生物機能の活用とは今あるものを切り取る事ではない.昨今の生物機能活用(バイオテクノロジー)研究では,酵素・特定遺伝子を過剰に発現する生産するなどを通じて,人間の目的(欲求)を満たすために材料・プロセス設計に終始している感は否めない.これでは,今までどおり,自然環境に調和できない人工物を作り続けられ,早晩,環境が破壊される事は自明である.「生命-生体系が進化の過程で獲得してきた機能」に学んで新たな方法論を確立する事が重要である.本研究では,リポソームという自己組織的な分子集合体が環境と調和して新たな価値(分子認識点・触媒活性点を共役した構造・機能)を構築する事を基本原理とした革新的なバイオテクノロジーの方法論を確立することを目的とする.当プロジェクトで目的とする技術が開発できるならば,従来の生物機能活用分野のマップは刷新される可能性が高い.

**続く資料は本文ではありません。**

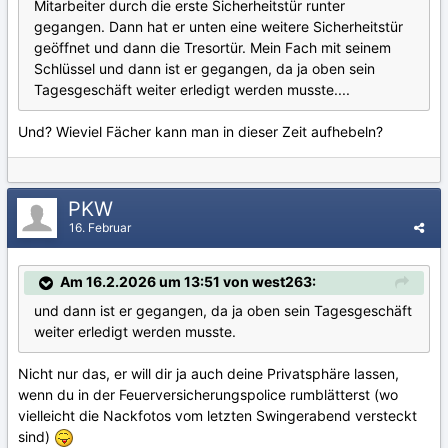
Mitarbeiter durch die erste Sicherheitstür runter
gegangen. Dann hat er unten eine weitere Sicherheitstür
geöffnet und dann die Tresortür. Mein Fach mit seinem
Schlüssel und dann ist er gegangen, da ja oben sein
Tagesgeschäft weiter erledigt werden musste....
Und? Wieviel Fächer kann man in dieser Zeit aufhebeln?
PKW
16. Februar
Am 16.2.2026 um 13:51 von west263:
und dann ist er gegangen, da ja oben sein Tagesgeschäft
weiter erledigt werden musste.
Nicht nur das, er will dir ja auch deine Privatsphäre lassen,
wenn du in der Feuerversicherungspolice rumblätterst (wo
vielleicht die Nackfotos vom letzten Swingerabend versteckt
sind)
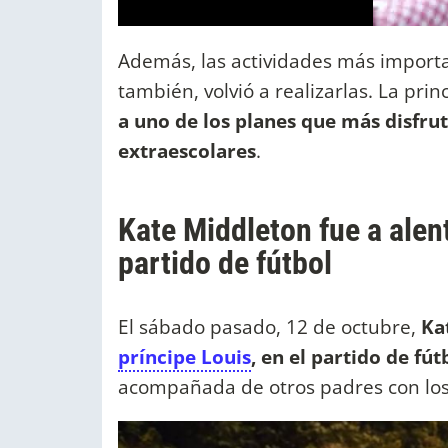
Además, las actividades más importan
también, volvió a realizarlas. La prin
a uno de los planes que más disfruta
extraescolares
.
Kate Middleton fue a alent
partido de fútbol
El sábado pasado, 12 de octubre,
Ka
príncipe Louis
, en el partido de fú
acompañada de otros padres con los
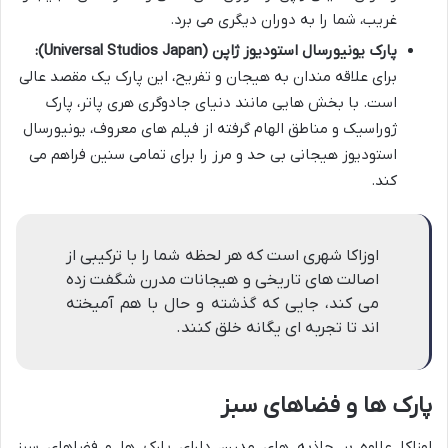
غریب، شما را به دوران دیگری می برد.
پارک یونیورسال استودیوز ژاپن (Universal Studios Japan):
برای علاقه مندان به هیجان و تفریح، این پارک یک مقصد عالی
است. با بخش هایی مانند دنیای جادوگری هری پاتر، پارک
ژوراسیک و مناطق الهام گرفته از فیلم های معروف، یونیورسال
استودیوز هیجانی بی حد و مرز را برای تمامی سنین فراهم می
کند.
اوزاکا شهری است که هر لحظه شما را با ترکیبی از
اصالت های تاریخی و هیجانات مدرن شگفت زده
می کند، جایی که گذشته و حال با هم آمیخته
اند تا تجربه ای یگانه خلق کنند.
پارک ها و فضاهای سبز
اوزاکا علاوه بر جاذبه های مدرن، دارای پارک ها و فضاهای سبز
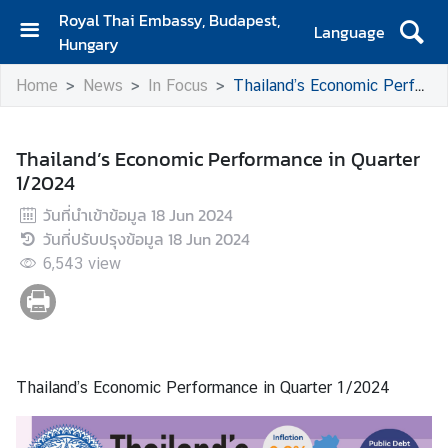
Royal Thai Embassy, Budapest,
Language
Hungary
H
Home
News
In Focus
Thailand’s Economic Performance in Quarter 1/2024
o
m
e
Thailand’s Economic Performance in Quarter
1/2024
A
b
วันที่นำเข้าข้อมูล
18 Jun 2024
o
วันที่ปรับปรุงข้อมูล
18 Jun 2024
u
6,543
view
t
U
s
N
Thailand’s Economic Performance in Quarter 1/2024
e
w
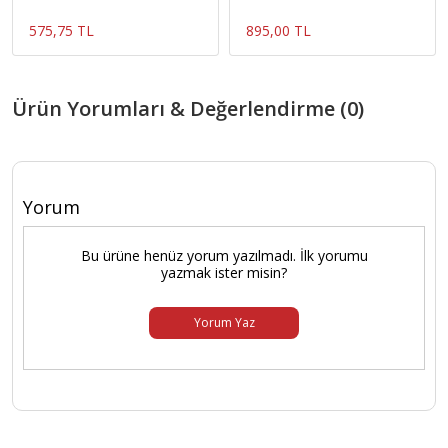
575,75 TL
895,00 TL
Ürün Yorumları & Değerlendirme (0)
Yorum
Bu ürüne henüz yorum yazılmadı. İlk yorumu
yazmak ister misin?
Yorum Yaz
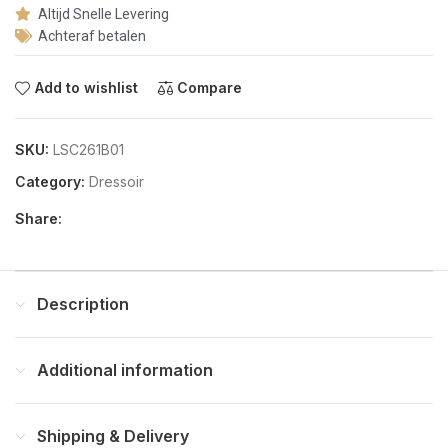
Altijd Snelle Levering
Achteraf betalen
Add to wishlist
Compare
SKU:
LSC261B01
Category:
Dressoir
Share:
Description
Additional information
Shipping & Delivery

本プロジェクトの根本は,Membranomeという新しい概念に基づく(図2).リポソームは,水環境でリン脂質分子が自己組織的に形成する分子集合体である.さらに,外乱(環境変動:熱変動など,外来分子:ペプチド,金属イオン,リガンドなど)条件下で,その環境と一体となって,リン脂質分子や表層の水分子の構造状態をダイナミックに組み替えて新しいエネルギー状態に移行する(図3).従来の各種の科学技術が,エンタルピーに代表される熱エネルギーによって分子設計・プロセス設計しているとするならば,リポソームは自身の「散逸構造」を利用しつつ,エントロピーを推進力として物質変換・輸送を達成できる分子集合体である.生命-生体系ではこの特徴を活用して,非常に効率よい物質生産系を構築している.即ち,従来のエネルギーを大量消費して物質生産する従来型プロセスと比して,エネルギー付加を最小限の抑制した生命-環境に調和したプロセスが開発できる.上記の目標に向けた新しい現象・原理を解明しようとしている.